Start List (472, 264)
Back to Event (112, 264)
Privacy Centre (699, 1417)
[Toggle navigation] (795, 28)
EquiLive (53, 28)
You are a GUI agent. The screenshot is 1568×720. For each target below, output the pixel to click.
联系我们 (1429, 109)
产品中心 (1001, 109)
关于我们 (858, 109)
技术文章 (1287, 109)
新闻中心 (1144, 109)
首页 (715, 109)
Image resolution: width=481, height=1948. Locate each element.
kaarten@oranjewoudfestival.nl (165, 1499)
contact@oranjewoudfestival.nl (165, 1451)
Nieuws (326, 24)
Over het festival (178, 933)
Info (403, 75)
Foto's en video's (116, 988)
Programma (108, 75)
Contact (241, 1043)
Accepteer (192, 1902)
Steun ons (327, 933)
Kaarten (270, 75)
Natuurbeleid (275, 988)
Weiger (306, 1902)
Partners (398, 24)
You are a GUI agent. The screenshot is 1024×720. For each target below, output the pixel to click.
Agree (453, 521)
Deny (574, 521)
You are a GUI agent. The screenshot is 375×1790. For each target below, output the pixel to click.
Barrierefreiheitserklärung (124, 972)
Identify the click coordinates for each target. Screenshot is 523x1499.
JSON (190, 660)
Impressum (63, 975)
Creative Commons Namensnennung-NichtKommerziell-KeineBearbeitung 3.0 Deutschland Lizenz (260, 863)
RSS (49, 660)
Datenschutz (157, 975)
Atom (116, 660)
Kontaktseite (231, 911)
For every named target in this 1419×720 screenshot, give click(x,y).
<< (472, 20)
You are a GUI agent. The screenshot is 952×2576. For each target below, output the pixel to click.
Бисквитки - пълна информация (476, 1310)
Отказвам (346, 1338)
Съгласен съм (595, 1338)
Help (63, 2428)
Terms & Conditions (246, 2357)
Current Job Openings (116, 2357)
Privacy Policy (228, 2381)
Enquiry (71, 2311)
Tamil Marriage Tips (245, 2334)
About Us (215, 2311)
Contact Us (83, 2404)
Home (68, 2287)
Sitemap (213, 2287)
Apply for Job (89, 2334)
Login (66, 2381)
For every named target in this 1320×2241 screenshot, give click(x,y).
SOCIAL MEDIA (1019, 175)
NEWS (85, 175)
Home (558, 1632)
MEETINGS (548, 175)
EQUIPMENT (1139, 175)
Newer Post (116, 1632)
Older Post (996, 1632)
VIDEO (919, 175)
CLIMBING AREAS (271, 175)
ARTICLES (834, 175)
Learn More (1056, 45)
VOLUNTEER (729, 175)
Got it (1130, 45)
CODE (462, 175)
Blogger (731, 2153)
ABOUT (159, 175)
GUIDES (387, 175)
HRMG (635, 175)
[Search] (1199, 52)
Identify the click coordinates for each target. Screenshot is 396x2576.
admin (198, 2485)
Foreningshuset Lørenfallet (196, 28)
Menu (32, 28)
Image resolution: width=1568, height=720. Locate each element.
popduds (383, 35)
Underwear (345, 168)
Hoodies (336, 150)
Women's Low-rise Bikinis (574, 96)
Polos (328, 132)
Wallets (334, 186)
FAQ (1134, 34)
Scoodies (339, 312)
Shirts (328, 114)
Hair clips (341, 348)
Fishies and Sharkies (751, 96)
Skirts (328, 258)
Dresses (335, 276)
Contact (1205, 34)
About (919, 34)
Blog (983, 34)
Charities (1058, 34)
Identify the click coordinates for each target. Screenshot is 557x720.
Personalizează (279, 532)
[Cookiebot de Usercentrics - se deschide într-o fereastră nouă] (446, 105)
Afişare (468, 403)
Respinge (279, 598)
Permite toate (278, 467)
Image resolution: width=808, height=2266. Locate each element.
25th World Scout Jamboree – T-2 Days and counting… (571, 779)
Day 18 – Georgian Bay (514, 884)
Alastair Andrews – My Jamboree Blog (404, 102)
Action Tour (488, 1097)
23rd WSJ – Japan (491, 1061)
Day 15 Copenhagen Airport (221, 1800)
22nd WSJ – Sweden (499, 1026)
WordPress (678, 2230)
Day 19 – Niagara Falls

EXERCISE INSTRUCTIONS
An exact copy of every entry is the expected result.

EXPECTED ANSWER
Start List (472, 264)
Back to Event (112, 264)
Privacy Centre (699, 1417)
[Toggle navigation] (795, 28)
EquiLive (53, 28)
You are a GUI agent. The screenshot is 1568×720. For each target below, output the pixel to click.
联系我们 (1429, 109)
产品中心 (1001, 109)
关于我们 (858, 109)
技术文章 (1287, 109)
新闻中心 (1144, 109)
首页 (715, 109)
Image resolution: width=481, height=1948. Locate each element.
kaarten@oranjewoudfestival.nl (165, 1499)
contact@oranjewoudfestival.nl (165, 1451)
Nieuws (326, 24)
Over het festival (178, 933)
Info (403, 75)
Foto's en video's (116, 988)
Programma (108, 75)
Contact (241, 1043)
Accepteer (192, 1902)
Steun ons (327, 933)
Kaarten (270, 75)
Natuurbeleid (275, 988)
Weiger (306, 1902)
Partners (398, 24)
You are a GUI agent. The screenshot is 1024×720. For each target below, output the pixel to click.
Agree (453, 521)
Deny (574, 521)
You are a GUI agent. The screenshot is 375×1790. For each target below, output the pixel to click.
Barrierefreiheitserklärung (124, 972)
Identify the click coordinates for each target. Screenshot is 523x1499.
JSON (190, 660)
Impressum (63, 975)
Creative Commons Namensnennung-NichtKommerziell-KeineBearbeitung 3.0 Deutschland Lizenz (260, 863)
RSS (49, 660)
Datenschutz (157, 975)
Atom (116, 660)
Kontaktseite (231, 911)
For every named target in this 1419×720 screenshot, give click(x,y).
<< (472, 20)
You are a GUI agent. The screenshot is 952×2576. For each target below, output the pixel to click.
Бисквитки - пълна информация (476, 1310)
Отказвам (346, 1338)
Съгласен съм (595, 1338)
Help (63, 2428)
Terms & Conditions (246, 2357)
Current Job Openings (116, 2357)
Privacy Policy (228, 2381)
Enquiry (71, 2311)
Tamil Marriage Tips (245, 2334)
About Us (215, 2311)
Contact Us (83, 2404)
Home (68, 2287)
Sitemap (213, 2287)
Apply for Job (89, 2334)
Login (66, 2381)
For every named target in this 1320×2241 screenshot, give click(x,y).
SOCIAL MEDIA (1019, 175)
NEWS (85, 175)
Home (558, 1632)
MEETINGS (548, 175)
EQUIPMENT (1139, 175)
Newer Post (116, 1632)
Older Post (996, 1632)
VIDEO (919, 175)
CLIMBING AREAS (271, 175)
ARTICLES (834, 175)
Learn More (1056, 45)
VOLUNTEER (729, 175)
Got it (1130, 45)
CODE (462, 175)
Blogger (731, 2153)
ABOUT (159, 175)
GUIDES (387, 175)
HRMG (635, 175)
[Search] (1199, 52)
Identify the click coordinates for each target. Screenshot is 396x2576.
admin (198, 2485)
Foreningshuset Lørenfallet (196, 28)
Menu (32, 28)
Image resolution: width=1568, height=720. Locate each element.
popduds (383, 35)
Underwear (345, 168)
Hoodies (336, 150)
Women's Low-rise Bikinis (574, 96)
Polos (328, 132)
Wallets (334, 186)
FAQ (1134, 34)
Scoodies (339, 312)
Shirts (328, 114)
Hair clips (341, 348)
Fishies and Sharkies (751, 96)
Skirts (328, 258)
Dresses (335, 276)
Contact (1205, 34)
About (919, 34)
Blog (983, 34)
Charities (1058, 34)
Identify the click coordinates for each target. Screenshot is 557x720.
Personalizează (279, 532)
[Cookiebot de Usercentrics - se deschide într-o fereastră nouă] (446, 105)
Afişare (468, 403)
Respinge (279, 598)
Permite toate (278, 467)
Image resolution: width=808, height=2266. Locate each element.
25th World Scout Jamboree – T-2 Days and counting… (571, 779)
Day 18 – Georgian Bay (514, 884)
Alastair Andrews – My Jamboree Blog (404, 102)
Action Tour (488, 1097)
23rd WSJ – Japan (491, 1061)
Day 15 Copenhagen Airport (221, 1800)
22nd WSJ – Sweden (499, 1026)
WordPress (678, 2230)
Day 19 – Niagara Falls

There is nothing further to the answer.